Митрошин махнул рукой и пошел вон из разоренного вестибюля. К нему бежал заместитель Аросьев с трубкой сотового телефона.
— Что там?
— Губернатор.
— Уже доложили… Алло, Вениамин Сергеевич… Да, ЧП, да, прозевали… Да, я, Вениамин… Что я мог?.. Слушаюсь.
Митрошин беспомощно огляделся, нашел взглядом Асю — та вышла из фургончика видеонаблюдения, где стояли мониторы. Она развела руками.
— Ничего. Оргункова и Сотова в кадре нет, только Евреинов.

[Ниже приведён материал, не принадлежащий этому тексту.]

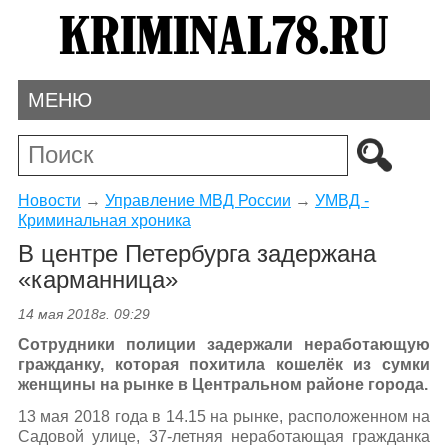
МЕНЮ
Новости
→
Управление МВД России
→
УМВД -
Криминальная хроника
В центре Петербурга задержана
«карманница»
14 мая 2018г. 09:29
Сотрудники полиции задержали неработающую
гражданку, которая похитила кошелёк из сумки
женщины на рынке в Центральном районе города.
13 мая 2018 года в 14.15 на рынке, расположенном на
Садовой улице, 37-летняя неработающая гражданка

— Сволочи, знали, что ли… Я к губернатору.
Митрошин открыл заднюю дверцу своего служебного авто, собираясь садиться, но зам Аросьев кинулся к нему, протягивая трубку смартфона.
— Москва. Министр.
— Нет! — рявкнул Митрошин. — Я уехал.
— И что ты туда полез? — Ася подошла к задумчивому, с подбитым глазом Коростылеву.
— Надо было еще быстрее бежать. Не успел!
— Брось, Коля! Теперь на тебя стрелки переводить начнут.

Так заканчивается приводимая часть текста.